Alice, nine; Elsie Dot Stancombe, seven, and six-year-old Bebe King were murdered while eight other children and two adults were seriously wounded when the knifeman began “systematically” stabbing them.
The inquiry is hearing evidence from survivors of the attack and their families as part of its first phase, which will examine the killer’s history and contact with various agencies including any “missed opportunities”.

The girl, referred to by the inquiry as child C6, delivered her statement clearly but paused occasionally to gather herself when she became upset.
She began by tearfully telling the silent room she “cannot imagine the pain” of the parents of Alice, Elsie and Bebe.
“I think of them all often, especially Alice, who was such a good friend to my sister, my entire family miss her,” she said.
After her solicitor asked if she was ok to continue, C6 moved on to the moment the “day of laughter and excitement” turned into a “living nightmare”.
She said she was facing the door of the studio, in Southport’s Hart Spaces building on Hart Street, when he walked into the room.
“I saw him in his green hoody, with the face-mask on and I looked at his eyes,” she said.
“He looked possessed. He didn’t look human. I saw him stab someone in front of me and realised that he was going to hurt us all.”

Child C6 said the attacker then turned towards her and “everything slowed down”.
The inquiry heard how she was stabbed in the arm and then in the back as she tried to run.
Despite her injuries she was able to scream for the younger children to get down the stairs, and said she remembered “physically pushing” some of them out of the building.
The inquiry heard at that stage she did not know where her younger sister was.
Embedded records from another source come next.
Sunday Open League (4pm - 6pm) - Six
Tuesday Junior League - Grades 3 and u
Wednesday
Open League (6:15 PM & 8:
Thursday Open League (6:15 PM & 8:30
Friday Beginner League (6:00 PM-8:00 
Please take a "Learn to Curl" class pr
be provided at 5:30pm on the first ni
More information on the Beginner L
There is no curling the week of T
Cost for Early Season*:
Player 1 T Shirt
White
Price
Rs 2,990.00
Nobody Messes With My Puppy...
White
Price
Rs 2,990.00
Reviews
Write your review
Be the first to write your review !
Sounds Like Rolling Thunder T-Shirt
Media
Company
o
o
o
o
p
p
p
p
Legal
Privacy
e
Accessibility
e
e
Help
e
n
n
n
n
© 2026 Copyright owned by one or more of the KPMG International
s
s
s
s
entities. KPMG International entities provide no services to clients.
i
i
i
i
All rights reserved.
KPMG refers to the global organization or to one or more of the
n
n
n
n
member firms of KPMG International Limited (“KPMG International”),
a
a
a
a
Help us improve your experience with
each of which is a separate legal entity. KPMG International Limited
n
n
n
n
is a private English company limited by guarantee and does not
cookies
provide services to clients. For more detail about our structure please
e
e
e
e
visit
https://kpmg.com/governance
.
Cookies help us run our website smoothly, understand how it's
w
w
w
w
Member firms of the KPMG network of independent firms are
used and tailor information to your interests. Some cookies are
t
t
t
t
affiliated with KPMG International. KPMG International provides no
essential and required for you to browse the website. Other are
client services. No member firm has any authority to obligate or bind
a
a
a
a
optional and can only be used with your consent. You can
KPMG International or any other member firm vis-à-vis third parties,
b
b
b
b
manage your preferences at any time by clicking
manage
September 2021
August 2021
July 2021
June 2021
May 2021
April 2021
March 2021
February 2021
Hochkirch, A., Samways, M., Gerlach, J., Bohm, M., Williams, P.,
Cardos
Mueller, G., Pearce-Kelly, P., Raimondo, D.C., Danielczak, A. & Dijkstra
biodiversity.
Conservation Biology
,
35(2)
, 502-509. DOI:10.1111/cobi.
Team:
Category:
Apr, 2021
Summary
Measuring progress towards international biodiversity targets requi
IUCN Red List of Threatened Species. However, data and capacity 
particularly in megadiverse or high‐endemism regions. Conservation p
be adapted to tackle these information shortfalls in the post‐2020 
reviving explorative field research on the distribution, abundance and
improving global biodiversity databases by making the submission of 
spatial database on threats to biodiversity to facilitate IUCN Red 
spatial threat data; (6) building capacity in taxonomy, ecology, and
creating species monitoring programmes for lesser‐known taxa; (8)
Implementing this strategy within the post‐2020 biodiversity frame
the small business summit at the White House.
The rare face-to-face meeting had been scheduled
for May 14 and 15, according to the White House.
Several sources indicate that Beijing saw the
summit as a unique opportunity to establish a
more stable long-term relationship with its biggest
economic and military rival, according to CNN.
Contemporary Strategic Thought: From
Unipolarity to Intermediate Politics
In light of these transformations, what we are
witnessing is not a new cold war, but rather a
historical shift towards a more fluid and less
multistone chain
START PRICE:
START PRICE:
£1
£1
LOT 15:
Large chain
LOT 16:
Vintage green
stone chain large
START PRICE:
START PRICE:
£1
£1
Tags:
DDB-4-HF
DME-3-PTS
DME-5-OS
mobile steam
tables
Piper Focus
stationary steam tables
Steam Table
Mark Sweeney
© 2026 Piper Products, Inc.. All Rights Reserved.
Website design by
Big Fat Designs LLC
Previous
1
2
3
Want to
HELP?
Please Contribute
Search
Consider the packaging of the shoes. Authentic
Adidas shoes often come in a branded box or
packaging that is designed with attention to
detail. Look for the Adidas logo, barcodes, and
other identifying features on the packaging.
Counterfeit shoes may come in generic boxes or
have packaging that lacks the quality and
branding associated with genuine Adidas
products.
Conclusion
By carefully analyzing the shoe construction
“I will never forget the fear, the panic or the way I felt wondering if we were going to survive,” she said.
Child C6 suffered a collapsed lung and two broken bones in her back and was rushed for emergency surgery even before her parents could get to see her in hospital.
She told the inquiry she is now “better than she was” but struggles with her core strength and stamina, as well as battling the symptoms of deep psychological trauma.
‘Between two worlds’
She said she felt like her “passion” for dance had been lost, but she had “tried not to let him take that from me” and is slowly “learning to love” dancing again.
C6 told the inquiry she now feels “different” to everybody else, including some other survivors, and recovery is “lonely”.
“I feel under so much pressure, like I am stuck between two worlds,” she said.
“I don’t fit with the adults there that day, or with those younger than me. I am somewhere in the middle.”
C6 said the inquiry “has to tell us why this happened” and find out why the attacker “was not stopped”.
“Why did the agencies involved not speak to each other?” she asked.
“How many others are out there like him? This can’t happen again.”
Inquiry chairman Sir Adrian Fulford praised the girl for her contribution, telling her: “Very well and bravely done.”
Earlier the parents of two children who survived the attack without physical injuries, referred to as child V and child W, described how their girls initially believed a man had come into the studio with “a fake knife and fake blood”.
The youngest told their mother: “Mummy, he didn’t knock on the door, he didn’t ask to come in and nobody wanted him there.”
Their father, his voice breaking with emotion, told the inquiry: “This Inquiry matters.
“It matters for our children, and for every child who was there that day. It matters for every parent who has sat up at night, terrified, knowing how close they came to losing their child.
“And it matters for those who did lose their children, who we think about and carry in our hearts every single day.”